Sunday 15 June 2014

Trinity Sunday Breathing Space : Into the mystery


This morning in our All Age Worship we talked about the things we didn’t know, the mysteries that bothered us. I asked people to write down a question that they would like to ask God if they could, and we stuck them on the question marks you see hanging from the chandelier.

It didn’t surprise me to find that the questions were very varied, and some of them quite poignant. There were some questions of course that were about purely theological or scientific things – what is infinity? what is it like in heaven? But there were a lot of questions that were clearly rooted in people’s personal lives - why can’t I get a job that pays enough to live on? why do so many in my family suffer? Some of the questions might have answers, even if we don’t happen to know them, but others are the kind of things that will always be mysteries. We can never know, for example, what it is like to be someone else, and we never will do.

Most people like a mystery, but only as long as the mystery is eventually solved. That’s what detective stories play into. We know that at the end we’ll find out whodunit, and that the clues will have been there if we had eyes to see them. Real life isn’t like that though, and that can make us feel profoundly disturbed. We like to feel we have life under control.

I was once asked by a woman I knew to talk to her daughter, who was about 6. There had been a complicated bereavement in the family, and the child seemed to be really struggling with it. As this child told me about it she told me about the moment when she’d watched her mum answer the phone and receive the news of the death. “What happened then?” I asked. Mum had started to cry, she said, so she had fetched her a glass of water. “That was kind – why did you do that?” “Because I thought it would make Mummy better”. “And did it?” I asked. “No” she said, sadly.
And that was what was troubling her. She had wanted to make it better, and she couldn’t.
I took her small hands and laid them on top of mine. “Whose hands are bigger?”, I asked. “Yours are”. “Why’s that?” “Because you are a grown up.” I explained that some things were too big for little hands to hold, and sometime it needed a grown up to sort things out.  It was a difficult thing to make her mummy feel better, and it wasn’t surprising that she couldn’t do it. But what about the things, I wondered which even grown ups couldn’t sort out. I asked how big God’s hands might be. She spread out her arms as wide as she could – “As big as this!” she said. So maybe, we decided there were things we would just have to put into God’s hands to sort out, the hands of the one who has “measured the waters in the hollow of his hand, and marked off the heavens with a span.”
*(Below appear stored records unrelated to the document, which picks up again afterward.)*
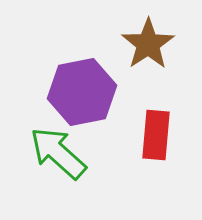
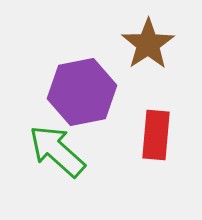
green arrow: moved 1 px left, 2 px up
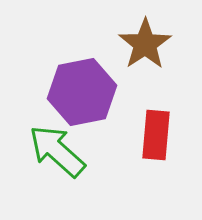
brown star: moved 3 px left
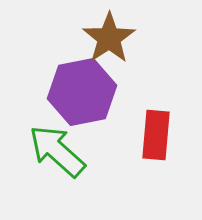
brown star: moved 36 px left, 6 px up
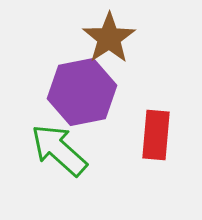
green arrow: moved 2 px right, 1 px up
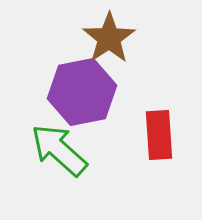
red rectangle: moved 3 px right; rotated 9 degrees counterclockwise
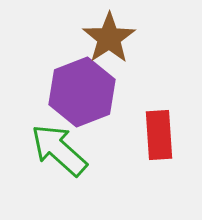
purple hexagon: rotated 10 degrees counterclockwise
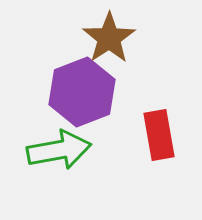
red rectangle: rotated 6 degrees counterclockwise
green arrow: rotated 128 degrees clockwise
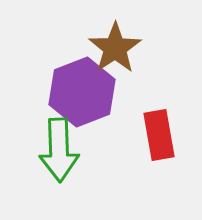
brown star: moved 6 px right, 10 px down
green arrow: rotated 98 degrees clockwise
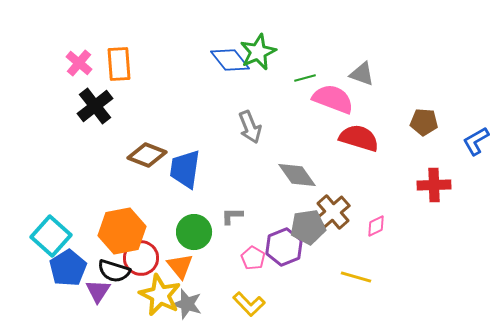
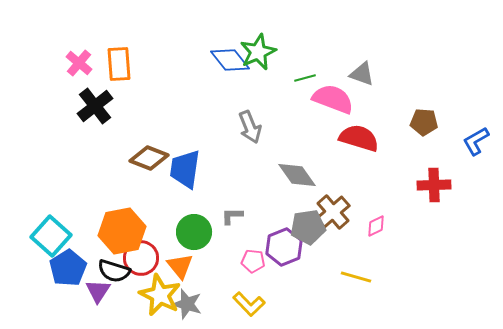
brown diamond: moved 2 px right, 3 px down
pink pentagon: moved 3 px down; rotated 25 degrees counterclockwise
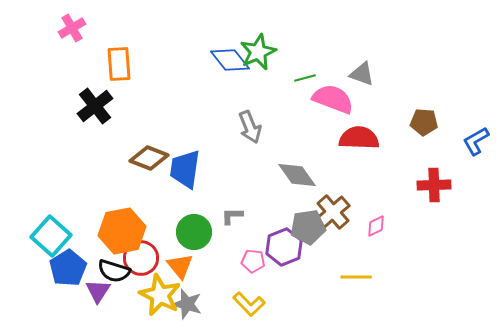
pink cross: moved 7 px left, 35 px up; rotated 20 degrees clockwise
red semicircle: rotated 15 degrees counterclockwise
yellow line: rotated 16 degrees counterclockwise
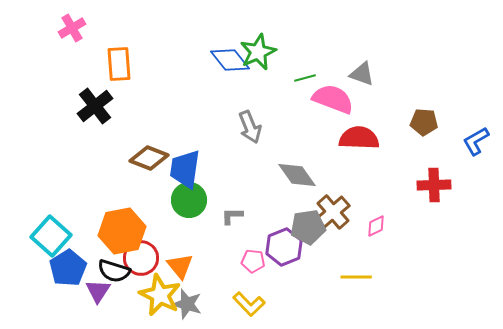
green circle: moved 5 px left, 32 px up
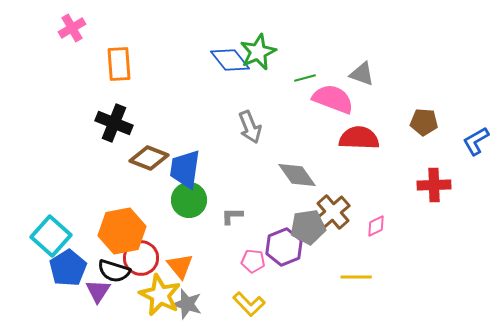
black cross: moved 19 px right, 17 px down; rotated 30 degrees counterclockwise
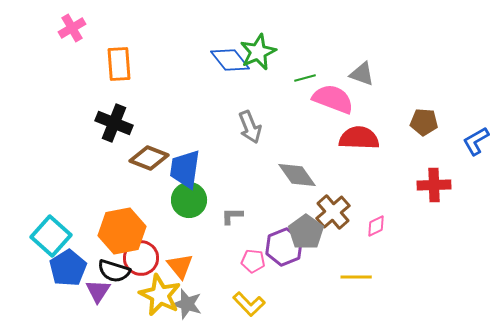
gray pentagon: moved 2 px left, 5 px down; rotated 28 degrees counterclockwise
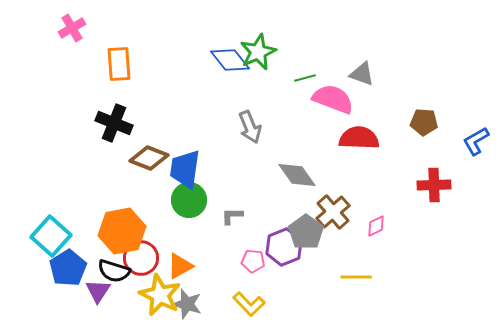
orange triangle: rotated 40 degrees clockwise
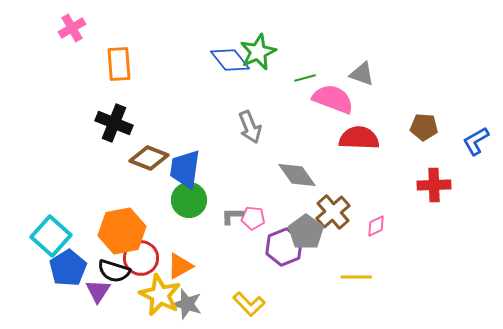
brown pentagon: moved 5 px down
pink pentagon: moved 43 px up
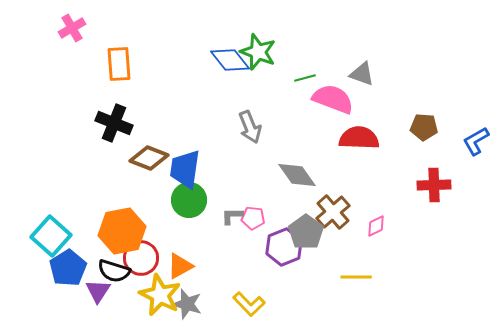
green star: rotated 27 degrees counterclockwise
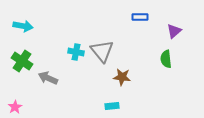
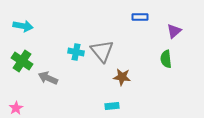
pink star: moved 1 px right, 1 px down
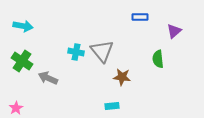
green semicircle: moved 8 px left
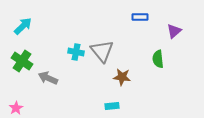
cyan arrow: rotated 54 degrees counterclockwise
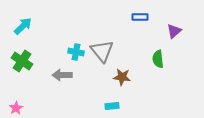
gray arrow: moved 14 px right, 3 px up; rotated 24 degrees counterclockwise
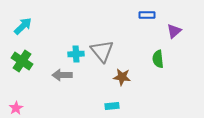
blue rectangle: moved 7 px right, 2 px up
cyan cross: moved 2 px down; rotated 14 degrees counterclockwise
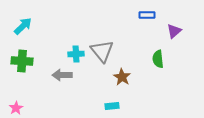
green cross: rotated 30 degrees counterclockwise
brown star: rotated 24 degrees clockwise
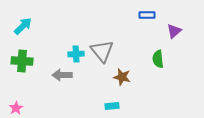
brown star: rotated 18 degrees counterclockwise
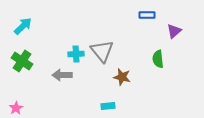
green cross: rotated 30 degrees clockwise
cyan rectangle: moved 4 px left
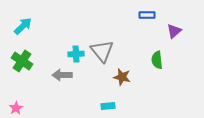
green semicircle: moved 1 px left, 1 px down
That conversation seemed to do the trick. It helped her to come to terms with the fact not only that she couldn’t sort out the woes of the world, but that she didn’t have to, and I’ve never forgotten it, because I know I need to remember that myself from time to time.

Today is Trinity Sunday, a day for contemplating mysteries too big to get our heads around. Theologians have tried to explain how God could be three and one at the same time, but to be frank their explanations have never and will never really get it sorted out satisfactorily. That’s because in a way we start from the wrong end with this conundrum. We start with the doctrine and then try to explain it. The early Christians though, started with experience. They had always believed in a Creator God – a loving parent. Then they met Jesus, and in him they felt they were meeting God himself. Then, when Jesus was no longer with them, they encountered this mysterious experience called the Holy Spirit, which made them feel as if Jesus himself, God himself, were close to them “Lo, I am with you to the end of the age,” said Jesus, and that’s how it felt. These experiences were different, and yet the same. But there was only one God – that was fundamental to their understanding – so how could this be? What had happened to God when Jesus lay dead in the tomb? Was God dead too? Was a third of him dead? Press any human explanation too far and it breaks down. Our experiences are true and real, but try to put them into words and we come unstuck.

The Christian belief in the Trinity then, whatever else it is, is a reminder that God is bigger than we are. It gives us permission to be baffled, to accept that we always will be. It gives us permission not to feel we have to solve all the problems of the world, but to leave them in the only hands that are big enough to hold them.